ACTIVITY: Give back all the records exactly, keeping every line whole.

Source data:
-*-

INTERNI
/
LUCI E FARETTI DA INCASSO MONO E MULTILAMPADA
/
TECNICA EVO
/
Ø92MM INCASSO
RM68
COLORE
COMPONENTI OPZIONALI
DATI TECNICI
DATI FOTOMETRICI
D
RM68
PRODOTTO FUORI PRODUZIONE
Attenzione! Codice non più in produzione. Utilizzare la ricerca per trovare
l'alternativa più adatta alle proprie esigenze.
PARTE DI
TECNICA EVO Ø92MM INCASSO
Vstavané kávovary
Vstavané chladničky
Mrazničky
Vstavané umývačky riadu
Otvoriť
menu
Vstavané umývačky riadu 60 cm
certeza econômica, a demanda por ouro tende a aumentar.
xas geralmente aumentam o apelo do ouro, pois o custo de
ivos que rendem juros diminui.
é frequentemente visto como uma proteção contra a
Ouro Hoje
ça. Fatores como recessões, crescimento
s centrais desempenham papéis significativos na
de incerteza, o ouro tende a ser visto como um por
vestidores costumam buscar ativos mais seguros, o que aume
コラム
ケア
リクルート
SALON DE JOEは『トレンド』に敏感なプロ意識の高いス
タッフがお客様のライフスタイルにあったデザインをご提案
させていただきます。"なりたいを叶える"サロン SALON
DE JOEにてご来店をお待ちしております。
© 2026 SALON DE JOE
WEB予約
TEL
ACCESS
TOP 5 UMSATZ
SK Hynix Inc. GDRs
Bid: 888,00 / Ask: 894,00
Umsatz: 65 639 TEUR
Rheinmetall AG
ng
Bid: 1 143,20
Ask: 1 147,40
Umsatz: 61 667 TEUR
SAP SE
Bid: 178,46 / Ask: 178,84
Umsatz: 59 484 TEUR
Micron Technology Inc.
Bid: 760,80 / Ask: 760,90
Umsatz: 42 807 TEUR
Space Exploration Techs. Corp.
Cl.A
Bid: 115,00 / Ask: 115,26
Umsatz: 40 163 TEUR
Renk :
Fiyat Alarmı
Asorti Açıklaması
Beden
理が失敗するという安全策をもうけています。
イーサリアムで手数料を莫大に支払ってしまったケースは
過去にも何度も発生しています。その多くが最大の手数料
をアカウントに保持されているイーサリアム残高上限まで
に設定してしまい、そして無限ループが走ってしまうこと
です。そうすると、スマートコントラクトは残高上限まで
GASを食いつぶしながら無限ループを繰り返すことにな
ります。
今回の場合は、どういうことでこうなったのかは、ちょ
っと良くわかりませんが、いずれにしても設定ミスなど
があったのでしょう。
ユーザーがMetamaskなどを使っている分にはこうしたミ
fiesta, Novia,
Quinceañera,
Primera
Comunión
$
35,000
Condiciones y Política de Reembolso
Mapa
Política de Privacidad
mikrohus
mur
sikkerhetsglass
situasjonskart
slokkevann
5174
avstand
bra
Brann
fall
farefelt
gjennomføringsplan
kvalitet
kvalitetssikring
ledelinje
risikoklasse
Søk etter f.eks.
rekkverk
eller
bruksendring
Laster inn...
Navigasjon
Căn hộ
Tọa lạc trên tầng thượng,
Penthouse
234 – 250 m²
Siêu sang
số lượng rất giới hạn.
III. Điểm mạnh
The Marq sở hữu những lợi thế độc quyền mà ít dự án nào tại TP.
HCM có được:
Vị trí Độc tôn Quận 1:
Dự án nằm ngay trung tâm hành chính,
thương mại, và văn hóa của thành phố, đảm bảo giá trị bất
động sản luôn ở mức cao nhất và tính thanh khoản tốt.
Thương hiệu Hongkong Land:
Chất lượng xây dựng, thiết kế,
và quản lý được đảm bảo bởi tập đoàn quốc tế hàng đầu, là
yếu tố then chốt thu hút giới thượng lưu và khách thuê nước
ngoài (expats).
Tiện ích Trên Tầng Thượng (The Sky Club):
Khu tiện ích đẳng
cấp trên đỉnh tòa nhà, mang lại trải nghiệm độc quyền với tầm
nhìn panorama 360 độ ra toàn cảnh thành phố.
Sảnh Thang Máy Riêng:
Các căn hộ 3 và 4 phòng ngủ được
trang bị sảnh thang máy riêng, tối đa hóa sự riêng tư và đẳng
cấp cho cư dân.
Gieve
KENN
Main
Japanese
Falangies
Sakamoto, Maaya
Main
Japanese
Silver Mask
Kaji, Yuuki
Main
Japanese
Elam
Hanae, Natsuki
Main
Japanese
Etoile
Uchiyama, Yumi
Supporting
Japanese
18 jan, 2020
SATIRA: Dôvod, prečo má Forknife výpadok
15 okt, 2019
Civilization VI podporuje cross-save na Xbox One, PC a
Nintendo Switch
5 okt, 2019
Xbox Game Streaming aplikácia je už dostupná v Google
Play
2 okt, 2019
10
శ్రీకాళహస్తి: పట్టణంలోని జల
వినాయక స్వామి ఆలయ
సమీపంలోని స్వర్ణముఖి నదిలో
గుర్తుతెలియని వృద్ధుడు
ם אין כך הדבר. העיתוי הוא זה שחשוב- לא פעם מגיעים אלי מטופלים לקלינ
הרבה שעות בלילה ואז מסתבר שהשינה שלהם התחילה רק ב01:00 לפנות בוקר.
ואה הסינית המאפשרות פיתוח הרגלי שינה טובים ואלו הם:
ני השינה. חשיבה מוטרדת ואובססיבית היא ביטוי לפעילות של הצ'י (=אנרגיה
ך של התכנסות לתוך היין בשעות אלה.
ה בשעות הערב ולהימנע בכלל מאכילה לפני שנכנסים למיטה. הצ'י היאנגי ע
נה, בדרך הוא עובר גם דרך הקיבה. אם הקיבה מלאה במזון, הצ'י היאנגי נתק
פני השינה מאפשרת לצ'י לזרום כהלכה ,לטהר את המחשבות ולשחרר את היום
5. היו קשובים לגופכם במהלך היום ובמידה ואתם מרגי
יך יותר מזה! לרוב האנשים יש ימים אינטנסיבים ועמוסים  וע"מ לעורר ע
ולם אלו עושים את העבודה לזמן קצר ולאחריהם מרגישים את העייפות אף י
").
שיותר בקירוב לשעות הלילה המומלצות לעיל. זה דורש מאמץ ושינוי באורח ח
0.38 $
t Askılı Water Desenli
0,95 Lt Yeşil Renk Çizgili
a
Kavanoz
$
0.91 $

-*-

SOLUTION FOR THIS PROBLEM:
INTERNI
/
LUCI E FARETTI DA INCASSO MONO E MULTILAMPADA
/
TECNICA EVO
/
Ø92MM INCASSO
RM68
COLORE
COMPONENTI OPZIONALI
DATI TECNICI
DATI FOTOMETRICI
D
RM68
PRODOTTO FUORI PRODUZIONE
Attenzione! Codice non più in produzione. Utilizzare la ricerca per trovare
l'alternativa più adatta alle proprie esigenze.
PARTE DI
TECNICA EVO Ø92MM INCASSO
Vstavané kávovary
Vstavané chladničky
Mrazničky
Vstavané umývačky riadu
Otvoriť
menu
Vstavané umývačky riadu 60 cm
certeza econômica, a demanda por ouro tende a aumentar.
xas geralmente aumentam o apelo do ouro, pois o custo de
ivos que rendem juros diminui.
é frequentemente visto como uma proteção contra a
Ouro Hoje
ça. Fatores como recessões, crescimento
s centrais desempenham papéis significativos na
de incerteza, o ouro tende a ser visto como um por
vestidores costumam buscar ativos mais seguros, o que aume
コラム
ケア
リクルート
SALON DE JOEは『トレンド』に敏感なプロ意識の高いス
タッフがお客様のライフスタイルにあったデザインをご提案
させていただきます。"なりたいを叶える"サロン SALON
DE JOEにてご来店をお待ちしております。
© 2026 SALON DE JOE
WEB予約
TEL
ACCESS
TOP 5 UMSATZ
SK Hynix Inc. GDRs
Bid: 888,00 / Ask: 894,00
Umsatz: 65 639 TEUR
Rheinmetall AG
ng
Bid: 1 143,20
Ask: 1 147,40
Umsatz: 61 667 TEUR
SAP SE
Bid: 178,46 / Ask: 178,84
Umsatz: 59 484 TEUR
Micron Technology Inc.
Bid: 760,80 / Ask: 760,90
Umsatz: 42 807 TEUR
Space Exploration Techs. Corp.
Cl.A
Bid: 115,00 / Ask: 115,26
Umsatz: 40 163 TEUR
Renk :
Fiyat Alarmı
Asorti Açıklaması
Beden
理が失敗するという安全策をもうけています。
イーサリアムで手数料を莫大に支払ってしまったケースは
過去にも何度も発生しています。その多くが最大の手数料
をアカウントに保持されているイーサリアム残高上限まで
に設定してしまい、そして無限ループが走ってしまうこと
です。そうすると、スマートコントラクトは残高上限まで
GASを食いつぶしながら無限ループを繰り返すことにな
ります。
今回の場合は、どういうことでこうなったのかは、ちょ
っと良くわかりませんが、いずれにしても設定ミスなど
があったのでしょう。
ユーザーがMetamaskなどを使っている分にはこうしたミ
fiesta, Novia,
Quinceañera,
Primera
Comunión
$
35,000
Condiciones y Política de Reembolso
Mapa
Política de Privacidad
mikrohus
mur
sikkerhetsglass
situasjonskart
slokkevann
5174
avstand
bra
Brann
fall
farefelt
gjennomføringsplan
kvalitet
kvalitetssikring
ledelinje
risikoklasse
Søk etter f.eks.
rekkverk
eller
bruksendring
Laster inn...
Navigasjon
Căn hộ
Tọa lạc trên tầng thượng,
Penthouse
234 – 250 m²
Siêu sang
số lượng rất giới hạn.
III. Điểm mạnh
The Marq sở hữu những lợi thế độc quyền mà ít dự án nào tại TP.
HCM có được:
Vị trí Độc tôn Quận 1:
Dự án nằm ngay trung tâm hành chính,
thương mại, và văn hóa của thành phố, đảm bảo giá trị bất
động sản luôn ở mức cao nhất và tính thanh khoản tốt.
Thương hiệu Hongkong Land:
Chất lượng xây dựng, thiết kế,
và quản lý được đảm bảo bởi tập đoàn quốc tế hàng đầu, là
yếu tố then chốt thu hút giới thượng lưu và khách thuê nước
ngoài (expats).
Tiện ích Trên Tầng Thượng (The Sky Club):
Khu tiện ích đẳng
cấp trên đỉnh tòa nhà, mang lại trải nghiệm độc quyền với tầm
nhìn panorama 360 độ ra toàn cảnh thành phố.
Sảnh Thang Máy Riêng:
Các căn hộ 3 và 4 phòng ngủ được
trang bị sảnh thang máy riêng, tối đa hóa sự riêng tư và đẳng
cấp cho cư dân.
Gieve
KENN
Main
Japanese
Falangies
Sakamoto, Maaya
Main
Japanese
Silver Mask
Kaji, Yuuki
Main
Japanese
Elam
Hanae, Natsuki
Main
Japanese
Etoile
Uchiyama, Yumi
Supporting
Japanese
18 jan, 2020
SATIRA: Dôvod, prečo má Forknife výpadok
15 okt, 2019
Civilization VI podporuje cross-save na Xbox One, PC a
Nintendo Switch
5 okt, 2019
Xbox Game Streaming aplikácia je už dostupná v Google
Play
2 okt, 2019
10
శ్రీకాళహస్తి: పట్టణంలోని జల
వినాయక స్వామి ఆలయ
సమీపంలోని స్వర్ణముఖి నదిలో
గుర్తుతెలియని వృద్ధుడు
ם אין כך הדבר. העיתוי הוא זה שחשוב- לא פעם מגיעים אלי מטופלים לקלינ
הרבה שעות בלילה ואז מסתבר שהשינה שלהם התחילה רק ב01:00 לפנות בוקר.
ואה הסינית המאפשרות פיתוח הרגלי שינה טובים ואלו הם:
ני השינה. חשיבה מוטרדת ואובססיבית היא ביטוי לפעילות של הצ'י (=אנרגיה
ך של התכנסות לתוך היין בשעות אלה.
ה בשעות הערב ולהימנע בכלל מאכילה לפני שנכנסים למיטה. הצ'י היאנגי ע
נה, בדרך הוא עובר גם דרך הקיבה. אם הקיבה מלאה במזון, הצ'י היאנגי נתק
פני השינה מאפשרת לצ'י לזרום כהלכה ,לטהר את המחשבות ולשחרר את היום
5. היו קשובים לגופכם במהלך היום ובמידה ואתם מרגי
יך יותר מזה! לרוב האנשים יש ימים אינטנסיבים ועמוסים  וע"מ לעורר ע
ולם אלו עושים את העבודה לזמן קצר ולאחריהם מרגישים את העייפות אף י
").
שיותר בקירוב לשעות הלילה המומלצות לעיל. זה דורש מאמץ ושינוי באורח ח
0.38 $
t Askılı Water Desenli
0,95 Lt Yeşil Renk Çizgili
a
Kavanoz
$
0.91 $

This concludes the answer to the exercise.